A whole new perspective comes from the air, thanks to a flight provided to media from EcoFlight. The aerial tour over the oil and gas production fields and Chaco Canyon make the spider web of roads connecting well sites clear.
"[The] Farmington [Bureau of Land Management] is 90 percent leased," said Mike Eisenfeld, of the San Juan Citizens' Alliance.
That is to say, that 90 percent of lands available to be used for oil and gas drilling have been leased to an operator.
Eisenfeld says he is "also very concerned by impacts to Chaco and the area in general."
The remaining 10 percent of un-leased, public lands in the area are mostly in a ten-mile buffer zone surrounding Chaco Canyon, and advocates want to keep it that way.

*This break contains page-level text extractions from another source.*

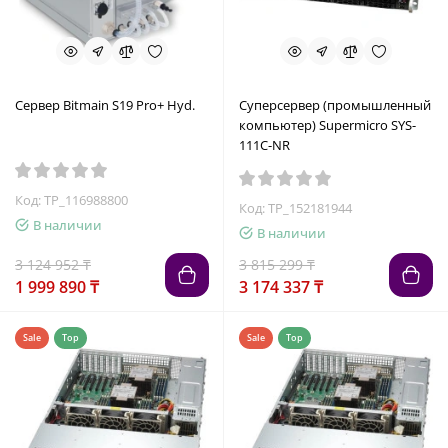
Сервер Bitmain S19 Pro+ Hyd.
Суперсервер (промышленный
компьютер) Supermicro SYS-
111C-NR
Код: TP_116988800
Код: TP_152181944
В наличии
В наличии
3 124 952 ₸
3 815 299 ₸
1 999 890 ₸
3 174 337 ₸
Sale
Top
Sale
Top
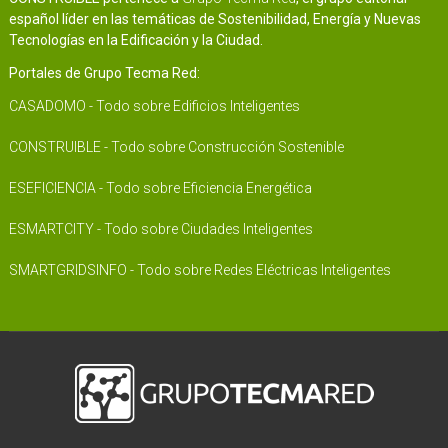
español líder en las temáticas de Sostenibilidad, Energía y Nuevas
Tecnologías en la Edificación y la Ciudad.
Portales de Grupo Tecma Red:
CASADOMO - Todo sobre Edificios Inteligentes
CONSTRUIBLE - Todo sobre Construcción Sostenible
ESEFICIENCIA - Todo sobre Eficiencia Energética
ESMARTCITY - Todo sobre Ciudades Inteligentes
SMARTGRIDSINFO - Todo sobre Redes Eléctricas Inteligentes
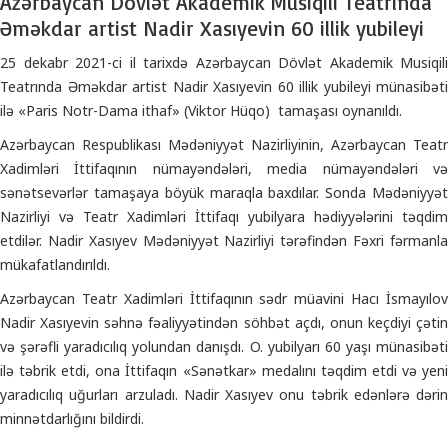
Azərbaycan Dövlət Akademik Musiqili Teatrında
Əməkdar artist Nadir Xasıyevin 60 illik yubileyi
25 dekabr 2021-ci il tarixdə Azərbaycan Dövlət Akademik Musiqili
Teatrında Əməkdar artist Nadir Xasıyevin 60 illik yubileyi münasibəti
ilə «Paris Notr-Dama ithaf» (Viktor Hüqo) tamaşası oynanıldı.
Azərbaycan Respublikası Mədəniyyət Nazirliyinin, Azərbaycan Teatr
Xadimləri İttifaqının nümayəndələri, media nümayəndələri və
sənətsevərlər tamaşaya böyük maraqla baxdılar. Sonda Mədəniyyət
Nazirliyi və Teatr Xadimləri İttifaqı yubilyara hədiyyələrini təqdim
etdilər. Nadir Xasıyev Mədəniyyət Nazirliyi tərəfindən Fəxri fərmanla
mükafatlandırıldı.
Azərbaycan Teatr Xadimləri İttifaqının sədr müavini Hacı İsmayılov
Nadir Xasıyevin səhnə fəaliyyətindən söhbət açdı, onun keçdiyi çətin
və şərəfli yaradıcılıq yolundan danışdı. O. yubilyarı 60 yaşı münasibəti
ilə təbrik etdi, ona İttifaqın «Sənətkar» medalını təqdim etdi və yeni
yaradıcılıq uğurları arzuladı. Nadir Xasıyev onu təbrik edənlərə dərin
minnətdarlığını bildirdi.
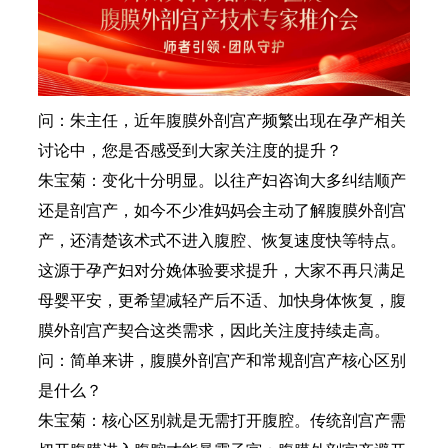
问：朱主任，近年腹膜外剖宫产频繁出现在孕产相关
讨论中，您是否感受到大家关注度的提升？
朱宝菊：变化十分明显。以往产妇咨询大多纠结顺产
还是剖宫产，如今不少准妈妈会主动了解腹膜外剖宫
产，还清楚该术式不进入腹腔、恢复速度快等特点。
这源于孕产妇对分娩体验要求提升，大家不再只满足
母婴平安，更希望减轻产后不适、加快身体恢复，腹
膜外剖宫产契合这类需求，因此关注度持续走高。
问：简单来讲，腹膜外剖宫产和常规剖宫产核心区别
是什么？
朱宝菊：核心区别就是无需打开腹腔。传统剖宫产需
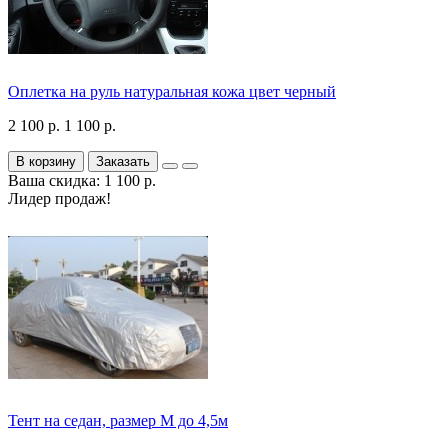
Оплетка на руль натуральная кожа цвет черный
2 100 р.
1 100 р.
В корзину
Заказать
Ваша скидка: 1 100 р.
Лидер продаж!
Тент на седан, размер М до 4,5м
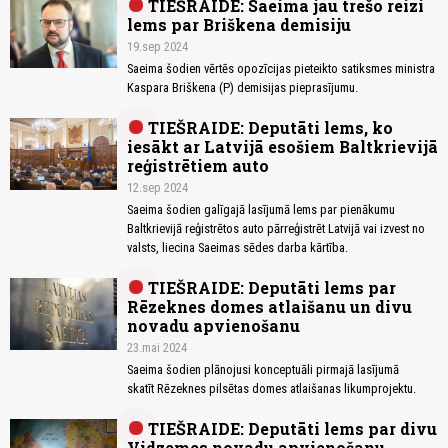
TIEŠRAIDE: Saeima jau trešo reizi
lems par Briškena demisiju
19.sep 2024
Saeima šodien vērtēs opozīcijas pieteikto satiksmes ministra
Kaspara Briškena (P) demisijas pieprasījumu.
TIEŠRAIDE: Deputāti lems, ko
iesākt ar Latvijā esošiem Baltkrievijā
reģistrētiem auto
12.sep 2024
Saeima šodien galīgajā lasījumā lems par pienākumu
Baltkrievijā reģistrētos auto pārreģistrēt Latvijā vai izvest no
valsts, liecina Saeimas sēdes darba kārtība.
TIEŠRAIDE: Deputāti lems par
Rēzeknes domes atlaišanu un divu
novadu apvienošanu
23.mai 2024
Saeima šodien plānojusi konceptuāli pirmajā lasījumā
skatīt Rēzeknes pilsētas domes atlaišanas likumprojektu.
TIEŠRAIDE: Deputāti lems par divu
Vidzemes novadu apvienošanu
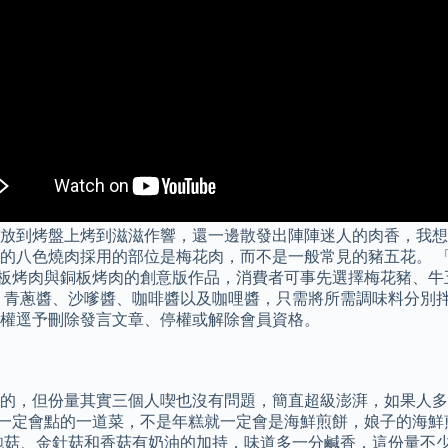
放到烤盤上烤到滋滋作響，還一邊散發出陣陣迷人的肉香，我想
的八色燒肉採用的部位是梅花肉，而不是一般常見的豬五花。 
式鐵板烤肉與銅板烤肉的創意版作品，消費者可事先選擇梅花豬、
、青蔥醬、沙嗲醬、咖啡醬以及咖哩醬，只需將所需調味料分別拌
權逕予刪除發言文章、停權或解除會員資格。
的，但份量其實三個人喫也沒有問題，簡直超級澎湃，如果人多
店我一定會點的一道菜，不是年糕就一定會是海鮮煎餅，娘子的海
菇、金針菇和香菇有奶油的加持，味道多一分鹹香，這份量不少，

"The concern that we have is that we are forging ahead without really taking a look at how it's going to impact some of the vital heritage areas, like Chaco, that play such an important role throughout the world," he said.
As the Bureau of Land Management looks at amending the resource management plan to deal with the remaining 10% of un-leased lands, people like Eisenberg and others ask that the new plan be balanced for both oil and gas operators and preservation of the Chacoan landscape.
"My preference would be that we proceed cautiously; that we don't figure things out later," said Eisenfeld.
"[We'd like] [t]o look at the whole landscape and look at where drilling might take place, and then put into effect some planning that would make fewer roads and fewer impacts on Chaco," said Barbera West, former superintendent of Chaco Canyon.